Heterogeneous Architecture Configurations Generator for Multi2Sim simulator (HeteroArchGen4M2S)

HeteroArchGen4M2S: An automatic generator software for configuring and running heterogeneous CPU-GPU architectures on Multi2Sim (M2S) simulator. This tool runs on top of M2S simulator, it allows us to configure the various heterogeneous CPU-GPU architectures (e.g., number of CPU cores, GPU cores, L1$, L2$, memory (size and latency (via CACTI 6.5)), network topologies (currently support 2D-Mesh, customized 2D-Mesh, and Torus networks)...). The output files include the results of network throughput and latency, caches/memory access time, and and dynamic power of the cores (can be collected after running McPAT).

HeteroArchGen4M2S is free software, which is freely to be redistributed and modified it under the terms of the GNU General Public License as published by the Free Software Foundation (For more details http://www.gnu.org/licenses).

HeteroArchGen4M2S is written to help you configure M2S easily, but non-warranty and non-mechantability.

A pdf version of this manual is also available in HeteroArchGen4M2S.pdf.

Please cite my tool using this bibtex:

@article{HeteroArchGen4M2S,
Author = {Tung Thanh Le},
Journal = {https://github.com/ttungl/HeteroArchGen4M2S},
Title = {{HeteroArchGen4M2S: An automatic generator tool for configuring and running heterogeneous CPU-GPU architectures}},
Year = {2017}}

Note, paper reference will be updated soon. Enjoy it!

Setup Requirements

  1. Currently HeteroArchGen4M2S has been tested on 64-bit platforms:

    • Ubuntu 14.04 (final)
  2. Required tools to build and run with HeteroArchGen4M2S:

    • Python 2.7
  3. Download and install multi2sim from:

    • git clone https://github.com/Multi2Sim/multi2sim.git
  4. Download McPAT (current version-1.3) from:

    • https://code.google.com/archive/p/mcpat/.

    • Unzip it, compile it using make, and then go back under multi2sim directory, use mv mcpat/* . to copy all files from mcpat folder to under multi2sim directory. Now, you are ready to use McPAT, using ./mcpat -h to check it out.

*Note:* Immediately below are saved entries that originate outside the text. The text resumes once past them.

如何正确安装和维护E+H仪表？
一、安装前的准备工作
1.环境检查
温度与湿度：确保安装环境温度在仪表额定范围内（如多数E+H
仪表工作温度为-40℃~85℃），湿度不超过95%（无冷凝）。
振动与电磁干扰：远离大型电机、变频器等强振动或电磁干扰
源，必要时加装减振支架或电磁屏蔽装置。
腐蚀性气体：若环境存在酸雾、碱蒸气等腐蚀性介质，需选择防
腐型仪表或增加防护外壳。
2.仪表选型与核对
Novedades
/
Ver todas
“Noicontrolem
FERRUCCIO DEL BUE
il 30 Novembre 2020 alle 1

  5. Download and install CACTI6.5 from:

    • http://www.hpl.hp.com/research/cacti/cacti65.tgz.

    • CACTI 6.5 is used to obtain the cache and memory latency.

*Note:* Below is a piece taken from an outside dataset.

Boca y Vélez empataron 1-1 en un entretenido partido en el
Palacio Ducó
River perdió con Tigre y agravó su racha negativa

  6. Required benchmarks to run:

    • Download benchmarks. Note that, type the commands under the installed multi2sim directory.

    git clone https://github.com/Multi2Sim/m2s-bench-splash2.git

    git clone https://github.com/Multi2Sim/m2s-bench-spec2006.git

    git clone https://github.com/Multi2Sim/m2s-bench-splash2.git

    git clone https://github.com/Multi2Sim/m2s-bench-cudasdk-6.5.git

    git clone https://github.com/Multi2Sim/m2s-bench-heteromark.git

    • Compile the benchmarks following the README file.

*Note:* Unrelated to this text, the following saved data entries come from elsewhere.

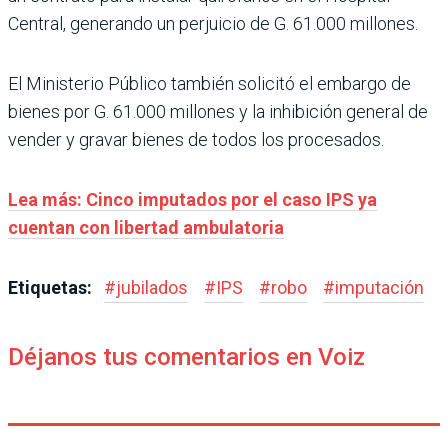
Central, generando un perjuicio de G. 61.000 millones.
El Ministerio Público también solicitó el embargo de
bienes por G. 61.000 millones y la inhibición general de
vender y gravar bienes de todos los procesados.
Lea más: Cinco imputados por el caso IPS ya
cuentan con libertad ambulatoria
Etiquetas:
#
jubilados
#
IPS
#
robo
#
imputación
Déjanos tus comentarios en Voiz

    Note: All the packages are compiled to binary. If you want to modify the benchmarks, you can download the source codes from https://github.com/Multi2Sim. In case you want to run CUDA benchmarks, you can download other benchmarks for CPU-GPU systems such as Rodinia, Parboil, etc. Your desktop should have a NVIDIA graphic card (e.g., NVIDIA Quadro 4000), and you need to install the graphic card driver for running the simulation. (When compiling benchmarks, use -m32 flag after gcc to make compatible with multi2sim 32-bit (no support 64-bit at this time)).

Download HeteroArchGen4M2S

git clone https://github.com/ttungl/HeteroArchGen4M2S.git

Build configuration files with HeteroArchGen4M2S

Let’s assume you are in the home directory ($multi2sim/HeteroArchGen4M2S)

Where are the configuration files?

  • Run /multi2sim/HeteroArchGen4M2S$ python create_sim_configs_files.py.
  • The output files will be saved in the configs directory.
  • cd configs >>> the configs folder contains four files, including memconfig, netconfig, x86_cpuconfig, and si_gpuconfig.

How to run the simulation?

  • Previous steps show how to generate the configuration files. By running create_sim_configs_files.py, it also generated a shell script file inside run_simulation_files folder. The bash file (shell script) has been chmod 777 for running.
  • Go back under multi2sim directory.
  • Run ./HeteroArchGen4M2S/run_simulation_files/run-bash-sim.sh.
  • This will create the output files which are the results of the simulation.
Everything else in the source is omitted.